» **The problem**
Filter the listing for lines containing "Ондулін".
..........
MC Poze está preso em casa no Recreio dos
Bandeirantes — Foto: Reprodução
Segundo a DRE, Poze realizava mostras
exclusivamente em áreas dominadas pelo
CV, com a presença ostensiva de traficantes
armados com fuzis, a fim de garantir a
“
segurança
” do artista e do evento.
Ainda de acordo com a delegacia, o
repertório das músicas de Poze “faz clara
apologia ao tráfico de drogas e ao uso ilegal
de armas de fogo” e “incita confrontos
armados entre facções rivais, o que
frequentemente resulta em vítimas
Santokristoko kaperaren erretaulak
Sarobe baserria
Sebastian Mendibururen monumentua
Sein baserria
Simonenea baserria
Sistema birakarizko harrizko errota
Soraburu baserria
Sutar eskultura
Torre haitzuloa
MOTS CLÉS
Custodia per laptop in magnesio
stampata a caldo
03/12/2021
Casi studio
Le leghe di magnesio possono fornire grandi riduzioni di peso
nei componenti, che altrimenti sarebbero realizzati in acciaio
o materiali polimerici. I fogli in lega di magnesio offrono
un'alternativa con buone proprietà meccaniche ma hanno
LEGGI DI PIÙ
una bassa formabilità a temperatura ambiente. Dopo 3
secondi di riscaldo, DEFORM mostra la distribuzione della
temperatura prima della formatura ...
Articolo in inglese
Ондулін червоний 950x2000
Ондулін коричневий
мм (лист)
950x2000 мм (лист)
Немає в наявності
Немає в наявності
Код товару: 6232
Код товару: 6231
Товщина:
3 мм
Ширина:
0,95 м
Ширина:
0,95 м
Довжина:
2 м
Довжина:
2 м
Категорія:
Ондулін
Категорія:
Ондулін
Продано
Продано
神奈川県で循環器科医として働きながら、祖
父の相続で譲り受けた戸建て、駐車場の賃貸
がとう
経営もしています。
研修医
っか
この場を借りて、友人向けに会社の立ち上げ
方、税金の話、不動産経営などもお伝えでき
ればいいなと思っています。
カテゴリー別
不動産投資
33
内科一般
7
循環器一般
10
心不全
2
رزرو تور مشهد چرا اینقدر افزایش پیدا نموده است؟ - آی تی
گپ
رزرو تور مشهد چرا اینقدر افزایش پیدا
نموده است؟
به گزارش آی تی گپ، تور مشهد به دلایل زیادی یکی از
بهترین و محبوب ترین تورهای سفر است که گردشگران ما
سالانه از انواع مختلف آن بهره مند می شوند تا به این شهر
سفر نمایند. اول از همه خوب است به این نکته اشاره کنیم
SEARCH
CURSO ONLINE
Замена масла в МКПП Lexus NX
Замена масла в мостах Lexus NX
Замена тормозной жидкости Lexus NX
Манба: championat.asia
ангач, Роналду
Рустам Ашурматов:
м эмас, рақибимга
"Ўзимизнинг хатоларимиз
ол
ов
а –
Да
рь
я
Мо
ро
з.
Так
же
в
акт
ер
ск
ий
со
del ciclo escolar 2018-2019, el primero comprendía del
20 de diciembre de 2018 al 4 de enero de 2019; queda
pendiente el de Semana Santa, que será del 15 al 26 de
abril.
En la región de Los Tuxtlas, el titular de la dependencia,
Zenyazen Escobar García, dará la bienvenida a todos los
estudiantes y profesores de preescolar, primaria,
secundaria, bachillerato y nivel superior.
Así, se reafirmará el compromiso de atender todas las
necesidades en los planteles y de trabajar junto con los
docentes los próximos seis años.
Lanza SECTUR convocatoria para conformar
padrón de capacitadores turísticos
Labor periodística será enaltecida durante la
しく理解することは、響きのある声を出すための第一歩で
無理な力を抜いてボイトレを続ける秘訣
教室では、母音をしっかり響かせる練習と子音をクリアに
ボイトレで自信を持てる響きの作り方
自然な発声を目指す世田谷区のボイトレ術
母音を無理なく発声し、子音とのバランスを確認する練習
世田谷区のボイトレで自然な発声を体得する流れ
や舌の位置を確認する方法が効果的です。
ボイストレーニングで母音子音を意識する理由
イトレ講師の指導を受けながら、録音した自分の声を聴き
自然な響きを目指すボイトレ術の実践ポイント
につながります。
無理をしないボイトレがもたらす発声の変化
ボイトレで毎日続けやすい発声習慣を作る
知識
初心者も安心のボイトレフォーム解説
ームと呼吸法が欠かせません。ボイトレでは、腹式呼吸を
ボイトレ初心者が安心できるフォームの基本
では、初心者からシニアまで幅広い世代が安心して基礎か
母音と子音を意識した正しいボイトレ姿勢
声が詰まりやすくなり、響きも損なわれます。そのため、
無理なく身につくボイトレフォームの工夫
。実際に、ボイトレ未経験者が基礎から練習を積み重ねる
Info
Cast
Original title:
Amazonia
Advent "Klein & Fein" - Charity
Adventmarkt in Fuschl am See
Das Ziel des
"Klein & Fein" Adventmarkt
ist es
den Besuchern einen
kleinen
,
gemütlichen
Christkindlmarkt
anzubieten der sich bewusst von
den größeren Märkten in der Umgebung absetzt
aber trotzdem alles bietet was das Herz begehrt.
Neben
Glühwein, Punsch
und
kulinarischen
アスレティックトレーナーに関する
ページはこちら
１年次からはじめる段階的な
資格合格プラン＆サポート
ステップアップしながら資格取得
..........
» **Written reply**
Ондулін червоний 950x2000
Ондулін коричневий
Ондулін
Ондулін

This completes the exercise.